Quando as equipes do Corpo de Bombeiros chegaram, as chamas já haviam atingido toda a área do setor da desossa e estavam fora de controle, migrando para outros blocos adjacentes. Pablo Diego explicou que os oito caminhões pipa que estavam no local foram divididos em quatro frentes de combate às chamas, dentre os veículos, dois pertenciam ao Quartel dos Bombeiros de Nova Andradina, outros dois eram das prefeituras de Batayporã e Nova Andradina e outros quatro das usinas Santa Helena e Laguna.

À princípio, não foi possível a entrada dos brigadistas no local, uma vez que, a estrutura entrou em colapso, fazendo com que o prédio ficasse inacessível. Nesse momento, o trabalho de resfriamento externo foi feito para amenizar as chamas e dar condições para que os bombeiros pudessem se aproximar dos maiores focos de incêndio que se encontravam todos no interior da planta frigorífica.

O capitão ressaltou, que a falta de hidrantes foi a principal dificuldade, pois a única forma de abastecimento foram quatro caminhões pipa. Só depois de algum tempo, os bombeiros conseguiram fazer uma ligação direta no encanamento de uma das caixas d´água. Até às 16 horas, haviam sido utilizados cerca de 100 mil litros de água.

Ainda não é possível apontar as causas do incêndio, apenas estudo da Perícia Técnica poderá apurar as causas do fogo.

MULTA

A multa poderá ser aplicada e o valor ainda será estipulado, mas que pode chegar a altos valores. O cálculo é feito de acordo com o poder aquisitivo da empresa, o número de funcionários, o risco que ofereceu para o trabalho das equipes e o tamanho da área.

O valor da multa deve ser divulgada até sexta-feira (21). De acordo com o Corpo de Bombeiros, o empreendimento possui 15.227,23 metros quadrados, dos quais cerca de 11 mil metros foram comprometidos pelo fogo.

Apesar de 13 funcionários estarem na indústria no momento do incêndio, entre os setores administrativo, portaria e mecânica, ninguém ficou ferido. De acordo com o Corpo de Bombeiros, o risco a vida dos funcionários foi mínimo, mas existiu, e a empresa deverá responder por isso.

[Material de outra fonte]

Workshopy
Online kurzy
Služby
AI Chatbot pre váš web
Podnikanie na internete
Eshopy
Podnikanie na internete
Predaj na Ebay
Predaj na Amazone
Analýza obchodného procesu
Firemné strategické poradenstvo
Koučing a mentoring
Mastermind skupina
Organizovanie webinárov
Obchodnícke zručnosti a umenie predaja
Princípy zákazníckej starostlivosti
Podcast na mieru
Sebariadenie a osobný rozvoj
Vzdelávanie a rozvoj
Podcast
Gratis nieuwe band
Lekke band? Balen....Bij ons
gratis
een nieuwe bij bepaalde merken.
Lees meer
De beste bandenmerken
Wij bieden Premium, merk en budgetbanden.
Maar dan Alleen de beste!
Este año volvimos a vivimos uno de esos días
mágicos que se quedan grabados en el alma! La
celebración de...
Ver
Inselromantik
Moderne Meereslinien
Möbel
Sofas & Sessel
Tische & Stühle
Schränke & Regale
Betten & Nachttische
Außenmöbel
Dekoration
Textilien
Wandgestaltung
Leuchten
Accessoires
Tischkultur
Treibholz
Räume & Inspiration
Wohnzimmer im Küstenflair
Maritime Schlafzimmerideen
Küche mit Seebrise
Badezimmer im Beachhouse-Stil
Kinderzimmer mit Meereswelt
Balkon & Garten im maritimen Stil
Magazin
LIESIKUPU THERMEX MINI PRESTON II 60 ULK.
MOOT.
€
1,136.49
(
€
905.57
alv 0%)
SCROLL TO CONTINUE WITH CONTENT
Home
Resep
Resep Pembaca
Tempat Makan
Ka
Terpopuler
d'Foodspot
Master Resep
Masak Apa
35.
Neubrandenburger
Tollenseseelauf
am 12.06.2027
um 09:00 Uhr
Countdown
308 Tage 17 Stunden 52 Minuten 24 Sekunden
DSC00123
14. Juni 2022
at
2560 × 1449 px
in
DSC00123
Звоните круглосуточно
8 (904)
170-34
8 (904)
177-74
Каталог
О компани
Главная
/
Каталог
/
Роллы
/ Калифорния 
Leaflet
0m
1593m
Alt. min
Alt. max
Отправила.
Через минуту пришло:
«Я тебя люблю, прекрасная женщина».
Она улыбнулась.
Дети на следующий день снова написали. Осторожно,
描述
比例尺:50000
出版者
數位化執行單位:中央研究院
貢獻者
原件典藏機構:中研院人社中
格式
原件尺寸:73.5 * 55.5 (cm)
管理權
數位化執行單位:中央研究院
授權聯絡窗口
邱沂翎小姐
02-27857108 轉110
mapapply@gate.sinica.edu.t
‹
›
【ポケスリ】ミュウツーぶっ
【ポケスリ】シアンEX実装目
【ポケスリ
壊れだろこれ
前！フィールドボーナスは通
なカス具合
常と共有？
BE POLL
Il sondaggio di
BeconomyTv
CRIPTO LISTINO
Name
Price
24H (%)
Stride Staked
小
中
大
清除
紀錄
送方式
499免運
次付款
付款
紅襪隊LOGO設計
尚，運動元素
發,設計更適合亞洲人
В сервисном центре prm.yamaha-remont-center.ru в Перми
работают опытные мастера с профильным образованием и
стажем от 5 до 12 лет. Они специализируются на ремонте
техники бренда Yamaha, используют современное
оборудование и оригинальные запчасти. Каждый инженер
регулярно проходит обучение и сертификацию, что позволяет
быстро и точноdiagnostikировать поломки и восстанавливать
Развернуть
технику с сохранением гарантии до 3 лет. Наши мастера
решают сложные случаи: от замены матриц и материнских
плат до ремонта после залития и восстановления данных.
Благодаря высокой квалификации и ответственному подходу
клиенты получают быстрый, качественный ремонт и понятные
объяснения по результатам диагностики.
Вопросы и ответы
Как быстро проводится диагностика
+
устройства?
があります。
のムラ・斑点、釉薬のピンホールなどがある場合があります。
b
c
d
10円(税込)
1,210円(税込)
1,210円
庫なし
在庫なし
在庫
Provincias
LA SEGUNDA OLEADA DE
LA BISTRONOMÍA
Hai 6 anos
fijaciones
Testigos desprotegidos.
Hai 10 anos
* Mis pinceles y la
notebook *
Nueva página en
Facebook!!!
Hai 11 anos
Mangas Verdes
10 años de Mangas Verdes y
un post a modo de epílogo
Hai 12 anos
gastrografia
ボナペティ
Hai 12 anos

Também na tarde desta quarta-feira (19), a Assessoria de Imprensa da Minerva Foods encaminhou uma nota de esclarecimento ao Nova News. Confira o documento na íntegra:

A Minerva Foods comunica que, em 19 de agosto (quarta-feira), por volta das 11h, um incêndio afetou parte da planta da empresa em Batayporã (MS). O incêndio foi controlado pelo Corpo de Bombeiros e não causou nenhuma vítima entre as pessoas da equipe remanescente que permanece na unidade após a paralisação das atividades, ocorrida em 1º de julho.

A empresa informa que esta unidade não possui gases tóxicos remanescentes dos processos industriais de quando a planta se encontrava em atividade e que, portanto, não há nenhum risco para a população. Além disso, o fogo também não atingiu espaços onde estão armazenados produtos inflamáveis e que poderiam potencializar o fogo.

Os danos à planta ainda estão sendo avaliados e serão conhecidos após os resultados da perícia técnica a respeito das causas do incêndio. A Minerva Foods aproveita para agradecer o apoio do Corpo de Bombeiros do município vizinho de Nova Andradina (MS) e à Polícia Militar de Batayporã no processo de contenção do fogo.